What "openmaintainer" means
Rainer Müller
raimue at macports.org
Wed Apr 25 15:59:38 UTC 2018
On 2018-04-25 17:10, Joshua Root wrote:
> On 2018-4-26 00:25 , Perry E. Metzger wrote:
>> On Wed, 25 Apr 2018 04:43:12 +1000 Joshua Root <jmr at macports.org>
>> wrote:
>>> On 2018-4-25 03:56 , Ken Cunningham wrote:
>>>> Waiting for the maintainer to review the ticket submission
>>>> someday often resulted in months of nothing happening, or years.
>>>
>>> The maintainer timeout was 72 hours all along, so that's not really
>>> relevant to a discussion about the limits of openmaintainer.
>>
>> I think if you don't feel a clean version update falls in the limits
>> of openmaintainer (that is, just bumping the version and the
>> checksums), then I'm not sure what does fall under "openmaintainer"
>> for you.
>
> Minor, uncontroversial changes. Something is broken or suboptimal and
> the fix is obvious. Specific examples:
>
> * Typos
If a port is broken by an obvious typo, I would expect that everyone is
always allowed to commit the change to fix the port.
Requiring approval of the maintainer for a non-openmaintainer port just
leaves the port longer in the broken state.
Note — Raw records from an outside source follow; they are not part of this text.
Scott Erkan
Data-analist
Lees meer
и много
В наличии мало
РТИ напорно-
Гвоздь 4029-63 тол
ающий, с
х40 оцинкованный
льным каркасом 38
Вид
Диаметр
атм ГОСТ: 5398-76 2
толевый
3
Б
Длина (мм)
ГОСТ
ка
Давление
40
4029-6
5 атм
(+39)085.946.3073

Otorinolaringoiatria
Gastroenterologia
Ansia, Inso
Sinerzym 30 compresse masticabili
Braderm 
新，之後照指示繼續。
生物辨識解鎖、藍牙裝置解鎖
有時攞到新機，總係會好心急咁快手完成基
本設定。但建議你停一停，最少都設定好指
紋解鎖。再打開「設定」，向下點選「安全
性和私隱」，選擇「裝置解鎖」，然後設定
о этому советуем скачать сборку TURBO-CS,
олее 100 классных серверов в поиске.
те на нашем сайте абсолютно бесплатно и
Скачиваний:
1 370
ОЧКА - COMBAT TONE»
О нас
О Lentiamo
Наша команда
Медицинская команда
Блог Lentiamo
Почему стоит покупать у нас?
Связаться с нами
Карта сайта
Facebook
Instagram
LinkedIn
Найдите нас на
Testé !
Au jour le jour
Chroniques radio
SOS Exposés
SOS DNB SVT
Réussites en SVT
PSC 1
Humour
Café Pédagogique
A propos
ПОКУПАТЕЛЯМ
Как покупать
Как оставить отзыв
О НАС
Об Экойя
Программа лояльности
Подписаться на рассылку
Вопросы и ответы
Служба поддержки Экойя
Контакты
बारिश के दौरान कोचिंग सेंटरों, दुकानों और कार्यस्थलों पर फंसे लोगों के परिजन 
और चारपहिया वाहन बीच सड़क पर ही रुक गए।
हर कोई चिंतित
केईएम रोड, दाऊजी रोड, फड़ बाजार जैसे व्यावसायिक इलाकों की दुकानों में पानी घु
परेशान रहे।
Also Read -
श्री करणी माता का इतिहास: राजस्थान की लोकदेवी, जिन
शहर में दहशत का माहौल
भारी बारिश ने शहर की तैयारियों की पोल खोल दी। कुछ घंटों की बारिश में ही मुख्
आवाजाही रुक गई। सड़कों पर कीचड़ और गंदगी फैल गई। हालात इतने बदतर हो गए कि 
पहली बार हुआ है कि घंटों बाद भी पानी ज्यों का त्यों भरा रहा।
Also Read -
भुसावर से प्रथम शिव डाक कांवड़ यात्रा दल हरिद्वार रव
> * Using eval when {*} could be used
OK under openmaintainer policy.
> * Rev bump needed when a dependency's ABI changed
The port would be broken without this change. Bumping the revision only
cannot do any harm. I would always allow this, even for ports without
openmaintainer.
> * Add --disable-werror when the build starts failing when a new version
> of clang adds a new warning
While the port would be broken in this case, this might also indicate
there is a need to submit a fix upstream. In many cases better left to
the maintainer.
> * Fix bundled libtool that thinks 10.10 is 10.1
> * Build fails on a new OS version because of something like a missing
> #include
These should also be reported and fixed upstream, so should go through
the maintainer.
> * Build is missing the correct -arch flags and adding them in the right
> place is simple
OK under openmaintainer policy.
> Some version bumps may be minor, others are definitely not. I would
> suggest considering the size of upstream changes in addition to those
> made to the port.
Agreed. It depends on the port what should be considered a minor update.